A polar stethoscope
Could the sounds of Antarctica's ice be a new bellwether for ecosystem health in the South Pole?
Estimated reading time: 4 minutes
It happens in March. Just once a year, a lucky few scientists get to peer out the ice-encrusted windows of Neumayer Research Station III in Atka Bay, Antarctica, to see thousands of emperor penguins waddling by. On average, these regal birds traverse between 50 and 125 miles, migrating invariably through whiteout snowstorms and around deep chasms, treacherous cliffs, and impassable icebergs to assemble on the sea ice for breeding. It’s been hypothesized that they navigate, not just by waymarkers in the landscape, but also by a mysterious set of sonic cues from the ice below them—sounds that WHOI researchers are now trying to decode. “They know what’s a good spot, yet we still have zero clue how they make that out,” says WHOI Associate Scientist Daniel Zitterbart. "Understanding what emperor penguins determine as good, stable sea ice is something I'm really interested in.”
The German Antarctic research station Neumayer Station III, taken at night/darkness. (Photo by Stefan Christmann, © Alfred-Wegener-Institut)
Zitterbart was one of those fortunate spectators at Neumayer between 2008 and 2009, when he overwintered at the observatory as a geophysicist. The fact that these penguins always managed to wind up on a sturdy patch of sea ice that formed just weeks before their arrival seemed nothing short of miraculous to him. Deciphering the soundscape these penguins use, he says, has been an elusive yet critical piece of information for those seeking to conserve the species.
“I’m in the business of trying to understand the entirety of the penguin environment, and acoustics are part of it,” says Zitterbart. “Emperor penguins can hear, they can walk, they can feel, and yet we don’t know what piece of their environment helps them decide where to settle annually.”
Studying the sounds around Antarctica isn’t new. Acousticians have had their ears to the ice since the 1980s. Dotting the Ekström Ice Shelf, where Neumayer Station III sits, are several high-tech sensor packages. Underwater microphones, called hydrophones, dangle through the ice to listen to the aquatic environment below, seismometers on the ground and ice measure the mechanical waves that rumble through the frozen landscape, and atmospheric sensors listen for acoustic waves echoing through the air. However, where most scientists often analyze just one of these datasets, Zitterbart has long wanted to look at them in tandem. In 2024, he seized an opportunity to work with WHOI seismo-acoustic scientist Gil Averbuch, who was happy to help him make sense of the data.
“We have observations in water, ice, land, and air,” says Averbuch. “What’s unique in this case study is we don’t usually analyze the mechanical, seismic, and acoustic signature of the ice’s dynamic processes in all three media.”
By overlapping datasets from all the observatory’s sensors on his computer, Averbuch can identify unique acoustic signals that are distinct to certain processes. Tidal movements and passing storms out at sea, for instance, cause the ice to flex and buckle, generating laser-like zips and zaps that can be heard in the hydrophone recordings. More dramatic events, like an iceberg collapse, produce a deafening roar. The seismometers and acoustic sensors, which capture frequencies too low for human ears, help Averbuch triangulate these events to specific points on the map.
Scientists lower a passive acoustic recorder (similar to the one from which Averbuch retrieved data) beneath the Antarctic ice sheet to study the region's soundscape. (Photo by Karolin Thomisch, © Alfred-Wegener Institut)

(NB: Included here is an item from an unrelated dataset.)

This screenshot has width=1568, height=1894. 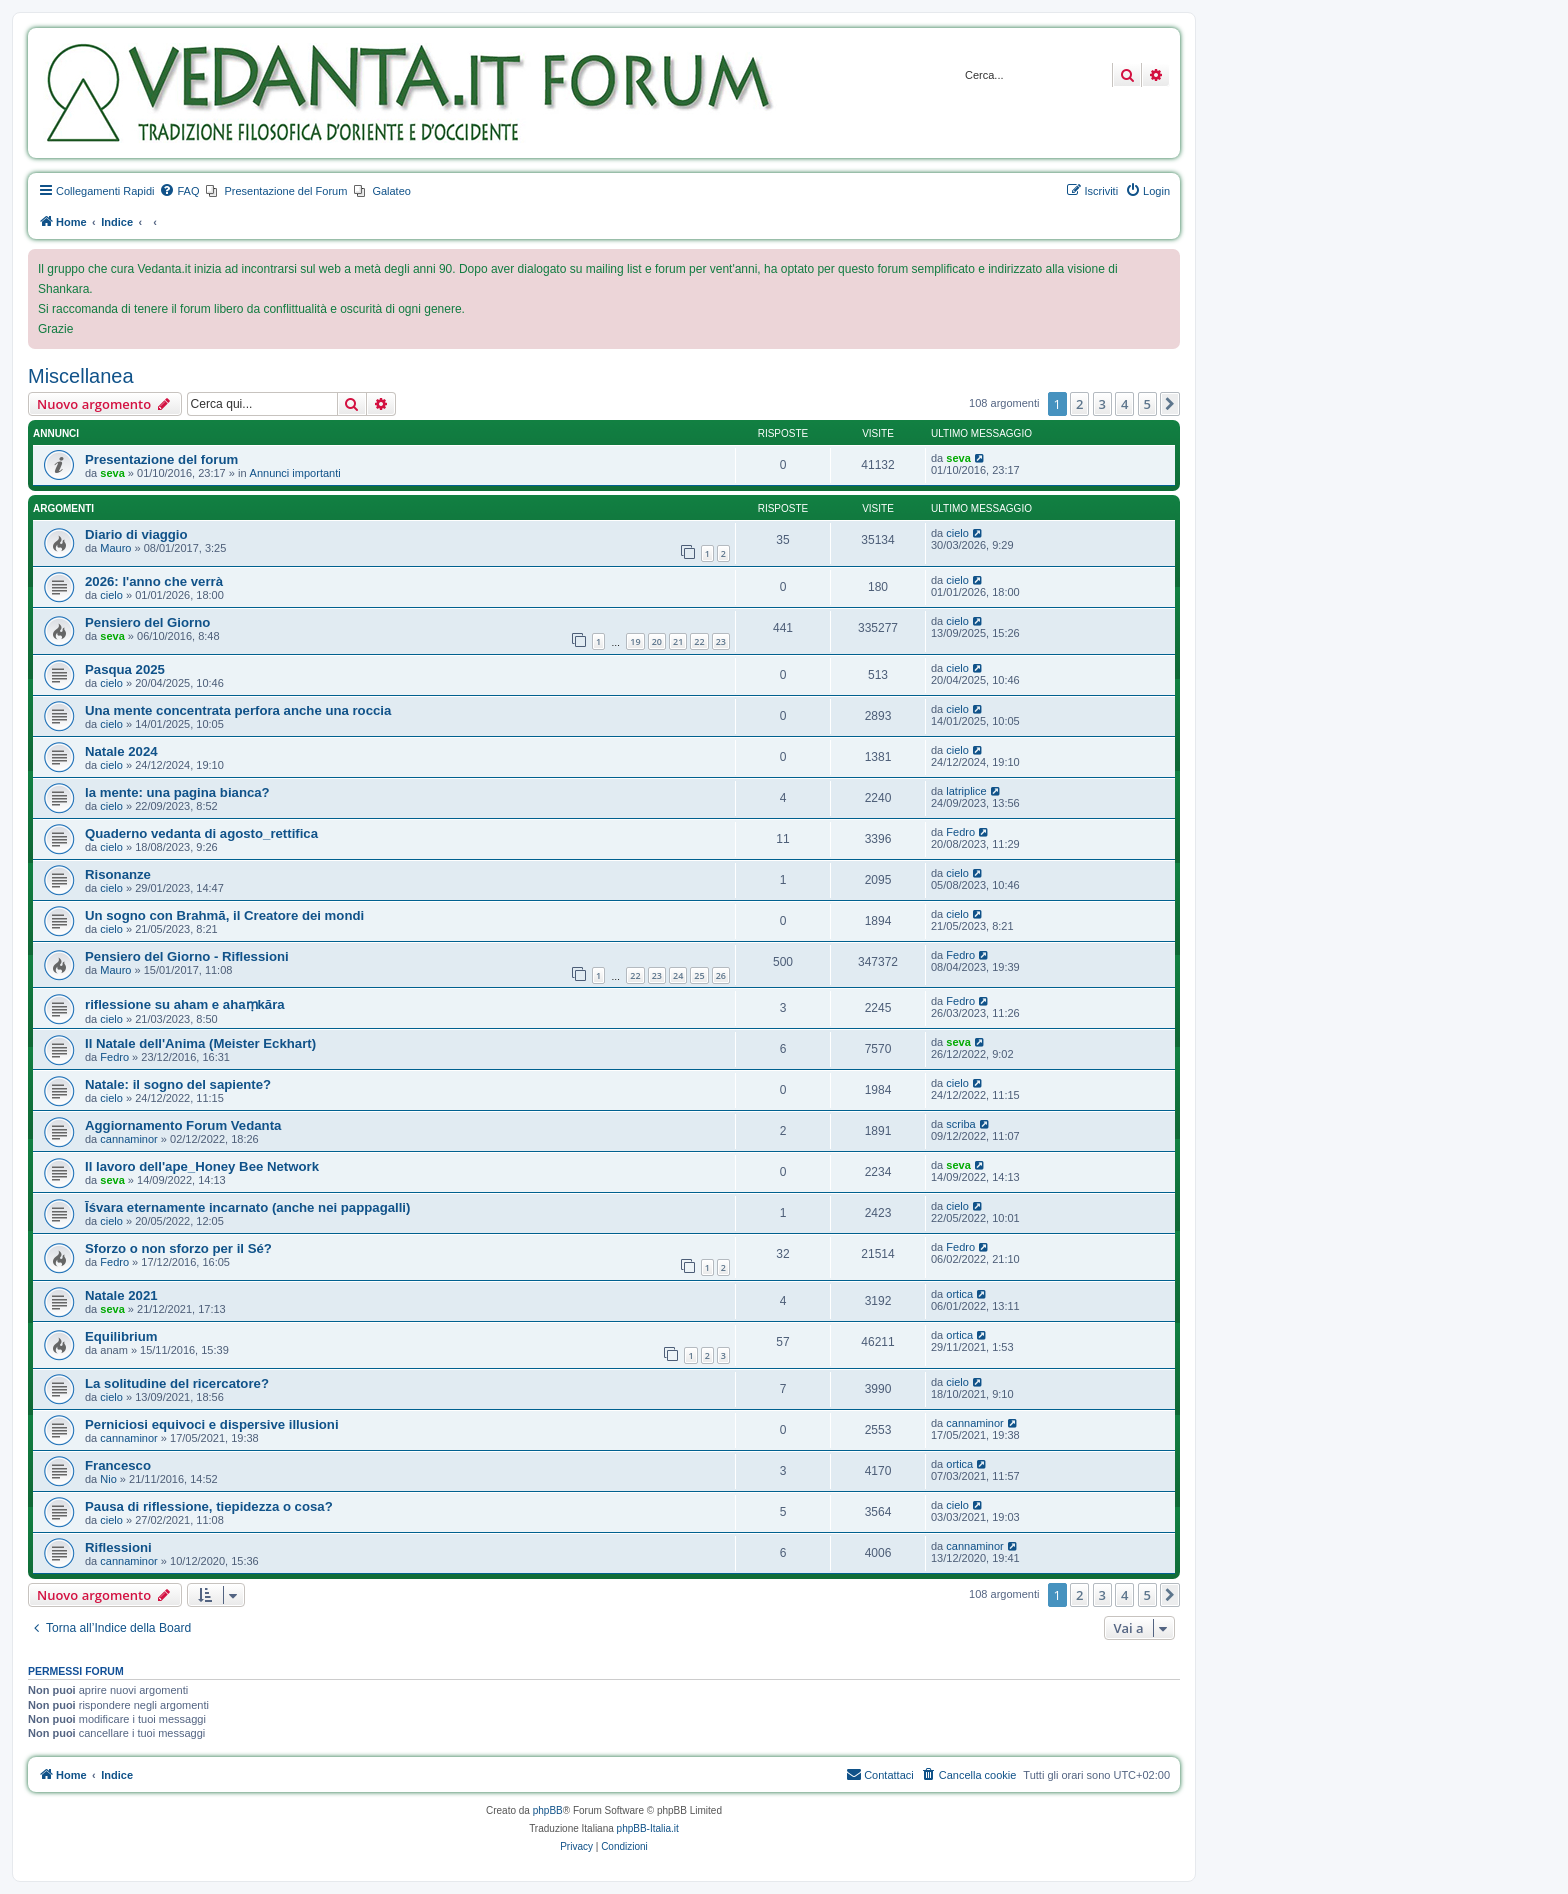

“Each process has different characteristics,” says Averbuch. “By using different signal processing methods, we can relate them and determine whether these signals are coming from the same source or event, such as a calving iceberg.”

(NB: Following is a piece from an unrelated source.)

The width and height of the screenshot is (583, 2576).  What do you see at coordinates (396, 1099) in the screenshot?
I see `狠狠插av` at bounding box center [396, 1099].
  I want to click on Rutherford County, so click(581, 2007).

Acoustic data from collapsing ice are of particular importance to Zitterbart. Codifying the sounds before and after these events could lead to an important diagnostic tool, potentially allowing other scientists to survey the integrity of key ice shelves and the sea ice around the continent. And unlike satellite imagery, the acoustic sensors along Antarctica can record continuously, unobscured by passing storms or cloud cover.
In the future, Zitterbart hopes these acoustic insights will improve how policymakers designate marine protected areas to protect emperor penguins. Warming temperatures spurred on by climate change melt roughly 136 billion tons of Antarctic sea ice each year, according to NASA. As that ice recedes, krill fisheries may be tempted to exploit the newly unobstructed inlets, reducing the emperor penguin’s already finite food source. Knowing ahead of time where emperor penguins will migrate may help conservationists preemptively protect these spaces. However, Zitterbart notes, the project is still too early in its infancy to claim such outcomes. For now, learning more about how Antarctica’s most iconic bird sees—and hears—the world around them is an exciting scientific frontier in its own right.
“We know they won’t stop and keep breeding in the same location just to die—they’re smart animals and will be on the move,” says Zitterbart. “We have a chance now to try and understand where they’ll go next.”